L'allocation temporaire d'attente

Cette allocation est réservée aux ressortissants étrangers ayant atteint l'âge de dix-huit ans révolu, dont le titre de séjour ou le récépissé de demande de titre de séjour mentionne qu'ils ont sollicité l'asile en France et qui ont présenté une demande tendant à bénéficier du statut de réfugié, s'ils satisfont à une condition de ressources. Toutefois, le bénéfice de cette allocation n'est pas ouvert aux personnes demandant à jouir du statut de réfugié, si les circonstances à la suite desquelles elles ont été reconnues comme réfugiées ont cessé d'exister, ainsi qu'aux personnes provenant d'un pays considéré comme un pays d'origine sûr.

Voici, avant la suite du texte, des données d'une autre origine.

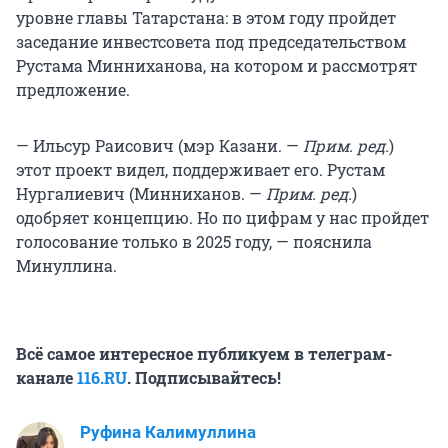
уровне главы Татарстана: в этом году пройдет
заседание инвестсовета под председательством
Рустама Минниханова, на котором и рассмотрят
предложение.
— Ильсур Раисович (мэр Казани. —
Прим. ред.
)
этот проект видел, поддерживает его. Рустам
Нургалиевич (Минниханов. —
Прим. ред.
)
одобряет концепцию. Но по цифрам у нас пройдет
голосование только в 2025 году, — пояснила
Минуллина.
Всё самое интересное публикуем в телеграм-
канале
116.RU
. Подписывайтесь!
Руфина Калимуллина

Elle peut également être accordée aux ressortissants étrangers bénéficiaires de la protection temporaire ainsi qu'à certaines catégories de personnes en attente de réinsertion (détenus et salariés expatriés).

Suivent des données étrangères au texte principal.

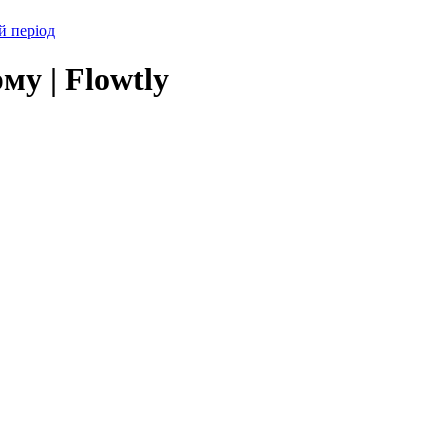
й період
му | Flowtly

Cette allocation ne peut toutefois être accordée aux personnes susmentionnées lorsque leur séjour dans un centre d'hébergement est pris en charge au titre de l'aide sociale ou si elles refusent une offre de prise en charge.

Elle est gérée par l'UNEDIC et versée mensuellement, à terme échu , aux personnes dont la demande d'asile n'a pas fait l'objet d'une décision définitive. Le versement de l'allocation prend fin au terme du mois qui suit celui de la notification de la décision définitive concernant cette demande.

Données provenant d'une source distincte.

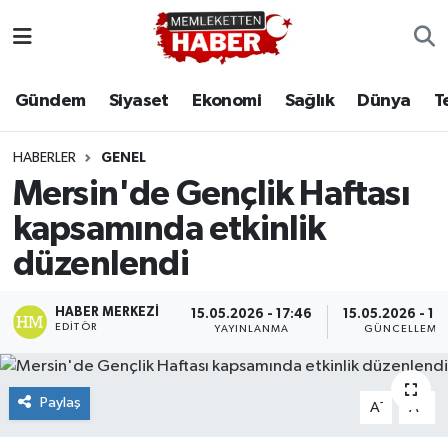
Gündem
Siyaset
Ekonomi
Sağlık
Dünya
T
HABERLER
GENEL
Mersin'de Gençlik Haftası
kapsamında etkinlik
düzenlendi
HABER MERKEZI
15.05.2026 - 17:46
15.05.2026 - 18
EDITÖR
YAYINLANMA
GÜNCELLEME
Paylaş
-
+
A
A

Le projet annuel de performances indique que la dotation prévue pour 2007 permettrait de financer 9.800 allocations en année pleine, soit un versement à 13.066 personnes si la durée de la procédure (OFPRA et CRR) est de 9 mois. Compte tenu de la diminution du nombre de demandes d'asile, de l'objectif affiché de réduire le délai d'instruction de ces demandes à 9 mois et de l'augmentation du nombre de places en CADA, cette donnée semble possible : si l'on compte 28.000 demandes d'asile et 20.000 places en CADA, seuls 8.000 nouveaux demandeurs devraient bénéficier de l'ATA. Votre rapporteur spécial souhaite toutefois que le gouvernement lui apporte des précisions sur une évolution si importante de la dépense.

* 3 Sur ce point, se reporter au rapport d'information n° 401 (2005-2006) de notre collègue Adrien Gouteyron, « L'OFPRA : impératif de performance administrative et exigences du droit d'asile ».